RBA embraces competition and reverse mentoring to drive innovation

The Reserve Bank's CIO described how to utilise younger cohorts to improve leadership, collaboration and innovation

The Reserve Bank of Australia (RBA) is driving innovation by embracing concepts such as reverse mentoring, internal competitions like 'code-a-thons', and regular collaboration efforts, according to CIO Sarv Girn.

This morning Girn discussed digital leadership, and the critical nature of collaboration, courage and culture. Girn was the keynote speaker for CEDA's Digital Bytes Breakfast event, held at PwC headquarters, Sydney.

When it comes to generating new ideas, Girn said to look to the younger, more tech-savvy workers in your organisation and utilise their knowledge to solve business challenges and educate older peers.

“A new approach to people management is a critical success factor to leadership today,” he said. “The courage of leaders is being tested more now than ever. And new generations will bring more uncertainty.”

New demographics

Girn says the RBA has “a strong focus on understanding the needs and learning behaviours of the different demographics across the organisation".

“That’s where we have a more highly interactive approach to getting viewpoints and ideas from the younger cohort that have joined the organisation on how to go about developing solutions.”

The central bank regularly hosts popular ‘lunch and learn’ sessions with its staff to encourage collaboration, generate ideas and start conversations.

It also hosts a “well received” internal competition for coding among its staff (i.e. a ‘code-a-thon’) to generate and maintain a level of excellence around the bank’s technical work, while finding new ways to improve internally with healthy competition.

Girn says a working group of around 70-80 people then decide which new ideas could be prototyped, in a 12-hour stretch while enjoying “many pizzas and cans of coke”.

“We’re certainly finding that the new recruits do have the appetite and the skillset to be innovative, not just in technical terms but also with the soft skills because innovation requires both technical and soft skills,” he said.

“The trick is giving them a challenge, because the younger generation coming through all love challenges, so creating that environment and finding business problems that are worth solving for them is really the challenge for leadership.”

Reverse mentoring

To help give leaders the courage to drive real change, Girn suggested that the traditional mentoring concept be flipped so that older, more experienced generations learn from younger peers.

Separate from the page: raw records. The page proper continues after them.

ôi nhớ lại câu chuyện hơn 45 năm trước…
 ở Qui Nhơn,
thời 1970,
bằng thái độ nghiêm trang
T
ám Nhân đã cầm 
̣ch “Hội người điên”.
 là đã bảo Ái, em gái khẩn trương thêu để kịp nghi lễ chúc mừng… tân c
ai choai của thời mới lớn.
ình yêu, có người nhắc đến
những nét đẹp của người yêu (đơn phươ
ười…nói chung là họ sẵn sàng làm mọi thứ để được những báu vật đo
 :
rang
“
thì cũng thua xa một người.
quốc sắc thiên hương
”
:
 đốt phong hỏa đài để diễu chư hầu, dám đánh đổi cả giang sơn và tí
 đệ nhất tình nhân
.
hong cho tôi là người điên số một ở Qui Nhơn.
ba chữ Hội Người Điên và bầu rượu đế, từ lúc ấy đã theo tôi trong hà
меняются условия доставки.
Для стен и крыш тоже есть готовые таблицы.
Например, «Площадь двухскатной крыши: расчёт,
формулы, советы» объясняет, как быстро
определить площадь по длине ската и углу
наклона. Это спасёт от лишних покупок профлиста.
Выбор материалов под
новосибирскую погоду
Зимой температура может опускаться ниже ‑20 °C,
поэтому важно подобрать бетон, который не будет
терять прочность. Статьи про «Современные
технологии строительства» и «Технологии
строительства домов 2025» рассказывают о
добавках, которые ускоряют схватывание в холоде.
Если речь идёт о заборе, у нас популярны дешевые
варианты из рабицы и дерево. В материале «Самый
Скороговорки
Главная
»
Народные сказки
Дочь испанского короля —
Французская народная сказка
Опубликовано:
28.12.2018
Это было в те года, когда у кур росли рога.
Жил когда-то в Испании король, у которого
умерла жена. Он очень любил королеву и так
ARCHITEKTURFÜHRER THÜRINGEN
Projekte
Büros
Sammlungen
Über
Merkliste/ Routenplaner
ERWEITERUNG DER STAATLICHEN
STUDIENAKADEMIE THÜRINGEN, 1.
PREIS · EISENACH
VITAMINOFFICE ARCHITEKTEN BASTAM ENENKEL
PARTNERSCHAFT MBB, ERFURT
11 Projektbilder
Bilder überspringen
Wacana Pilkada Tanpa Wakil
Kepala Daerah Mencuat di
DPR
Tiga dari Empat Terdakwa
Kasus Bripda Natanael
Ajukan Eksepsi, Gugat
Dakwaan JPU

“It’s about mentoring, but also the concept of ‘reverse mentoring’. Usually you find the younger entrants want a more senior mentor but the examples that are most successful are where the younger person actually ends up mentoring the older person on technology matters.”

Girn said this approach can help give confidence to leaders by demystifying all the changes in the digital world, with a more trustworthy source of information than their children.

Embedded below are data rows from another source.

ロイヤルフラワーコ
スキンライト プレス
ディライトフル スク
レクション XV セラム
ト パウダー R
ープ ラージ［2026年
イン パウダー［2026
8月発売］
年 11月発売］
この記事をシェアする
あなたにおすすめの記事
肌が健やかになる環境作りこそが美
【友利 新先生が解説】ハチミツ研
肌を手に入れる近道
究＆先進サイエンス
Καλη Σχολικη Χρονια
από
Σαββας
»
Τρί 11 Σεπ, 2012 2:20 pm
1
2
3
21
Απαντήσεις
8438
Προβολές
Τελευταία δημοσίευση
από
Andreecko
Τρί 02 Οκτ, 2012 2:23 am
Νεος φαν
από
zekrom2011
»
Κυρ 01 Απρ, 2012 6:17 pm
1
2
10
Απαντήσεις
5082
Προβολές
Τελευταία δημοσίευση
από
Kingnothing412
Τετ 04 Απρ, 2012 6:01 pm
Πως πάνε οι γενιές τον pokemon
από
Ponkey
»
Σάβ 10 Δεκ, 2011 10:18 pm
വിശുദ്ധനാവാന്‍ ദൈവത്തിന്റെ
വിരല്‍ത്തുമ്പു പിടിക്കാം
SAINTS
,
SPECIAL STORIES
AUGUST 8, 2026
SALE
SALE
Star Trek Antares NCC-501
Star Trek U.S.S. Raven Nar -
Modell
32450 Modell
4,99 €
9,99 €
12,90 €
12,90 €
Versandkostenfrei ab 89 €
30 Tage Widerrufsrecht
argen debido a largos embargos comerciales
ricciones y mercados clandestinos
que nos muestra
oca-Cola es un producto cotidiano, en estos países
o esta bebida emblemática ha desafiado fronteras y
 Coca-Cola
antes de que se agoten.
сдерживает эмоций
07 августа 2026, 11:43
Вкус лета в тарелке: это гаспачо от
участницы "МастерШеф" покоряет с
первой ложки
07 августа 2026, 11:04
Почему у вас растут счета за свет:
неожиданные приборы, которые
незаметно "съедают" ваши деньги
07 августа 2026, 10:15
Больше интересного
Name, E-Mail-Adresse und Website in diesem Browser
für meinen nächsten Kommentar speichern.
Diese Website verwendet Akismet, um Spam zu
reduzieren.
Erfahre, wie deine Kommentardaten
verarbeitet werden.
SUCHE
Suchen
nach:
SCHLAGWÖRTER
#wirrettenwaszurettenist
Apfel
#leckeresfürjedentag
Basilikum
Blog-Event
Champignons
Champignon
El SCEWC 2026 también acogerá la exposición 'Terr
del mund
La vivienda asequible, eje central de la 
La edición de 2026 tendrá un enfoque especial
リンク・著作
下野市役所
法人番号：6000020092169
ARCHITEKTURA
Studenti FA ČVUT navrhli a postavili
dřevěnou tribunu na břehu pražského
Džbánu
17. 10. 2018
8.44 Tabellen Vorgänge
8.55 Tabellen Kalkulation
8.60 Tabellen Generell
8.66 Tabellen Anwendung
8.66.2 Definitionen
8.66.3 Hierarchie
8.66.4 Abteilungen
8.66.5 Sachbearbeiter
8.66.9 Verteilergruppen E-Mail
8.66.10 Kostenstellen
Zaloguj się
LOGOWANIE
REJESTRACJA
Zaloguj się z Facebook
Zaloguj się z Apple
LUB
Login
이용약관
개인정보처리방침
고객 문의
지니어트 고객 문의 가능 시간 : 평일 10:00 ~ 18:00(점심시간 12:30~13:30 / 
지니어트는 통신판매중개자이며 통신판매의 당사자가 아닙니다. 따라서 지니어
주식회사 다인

He conceded, however, that despite its merits, ‘reverse mentoring’ is hard to set up.

Startup approach

One attendee at the event questioned whether it’s wise to adopt a startup approach that embraces more collaboration and agility, when it’s being applied to larger, more traditional enterprises.

Girn agreed that you can’t suddenly transform a 100-year-old organisation into a cultural startup, but that the key was approaching it on a smaller, segment-by-segment basis, rather than trying to change a whole culture upfront. He referred to this tactic as "innovation on the edge".

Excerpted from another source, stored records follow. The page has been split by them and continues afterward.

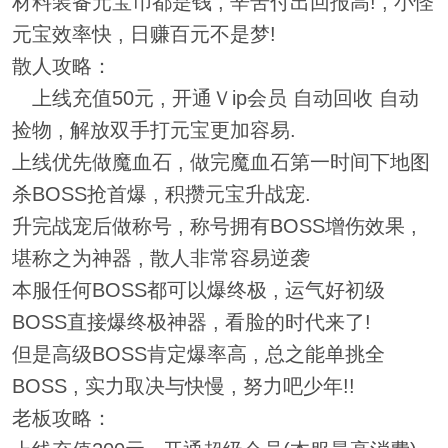
材料装备元宝币都是钱 , 辛苦付出回报高! , 小怪
元宝效率快 , 日赚百元不是梦!
散人攻略：
上线充值50元 , 开通Ｖip会员 自动回收 自动
捡物 , 解放双手打元宝更加容易.
上线优先做魔血石 , 做完魔血石第一时间下地图
杀BOSS抢首爆 , 积攒元宝升战宠.
升完战宠后做称号 , 称号拥有BOSS增伤效果 ,
堪称之为神器 , 散人非常容易逆袭
本服任何BOSS都可以爆终极 , 运气好初级
BOSS直接爆终极神器 , 看脸的时代来了!
但是高级BOSS肯定爆率高 , 总之能单挑全
BOSS , 实力取决与快慢 , 努力吧少年!!
老板攻略：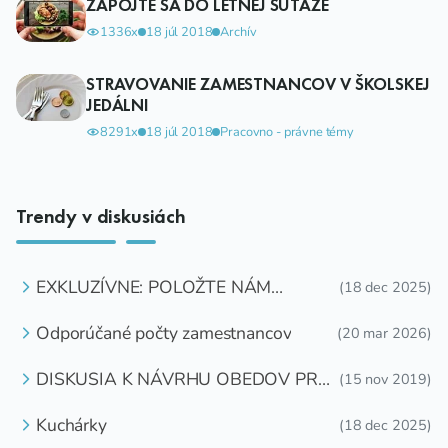
ZAPOJTE SA DO LETNEJ SÚŤAŽE
1336x
18 júl 2018
Archív
STRAVOVANIE ZAMESTNANCOV V ŠKOLSKEJ
JEDÁLNI
8291x
18 júl 2018
Pracovno - právne témy
Trendy v diskusiách
EXKLUZÍVNE: POLOŽTE NÁM
(18 dec 2025)
OTÁZKU
Odporúčané počty zamestnancov
(20 mar 2026)
DISKUSIA K NÁVRHU OBEDOV PRE
(15 nov 2019)
DETI ZDARMA
Kuchárky
(18 dec 2025)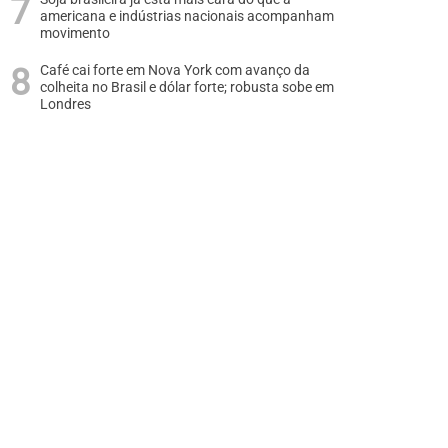
americana e indústrias nacionais acompanham
movimento
Café cai forte em Nova York com avanço da
colheita no Brasil e dólar forte; robusta sobe em
Londres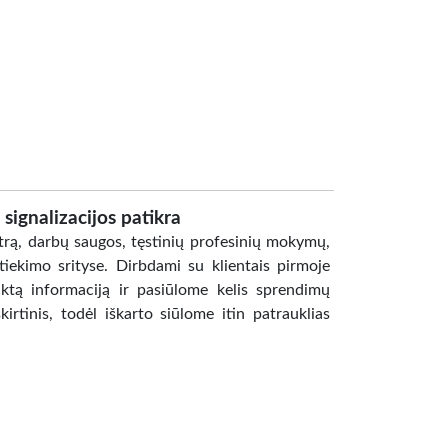
 signalizacijos patikra
rą, darbų saugos, tęstinių profesinių mokymų,
 tiekimo srityse. Dirbdami su klientais pirmoje
eiktą informaciją ir pasiūlome kelis sprendimų
irtinis, todėl iškarto siūlome itin patrauklias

“There will still be a part of the organisation that actually needs to do things in a more traditional way, with more structure and specifications and quality built in at every stage," Girn said.

“The challenge is working out which part of the organisation needs to move in a startup fashion, with more agility and collaboration, and which part of your organisation needs to be stable and reliable and fully secure.

“That, for us, is obviously a key consideration – deciding which part of the environment we can give our users some new tools to experiment with, and which platforms like payments, banking and markets, will we need to keep stable.”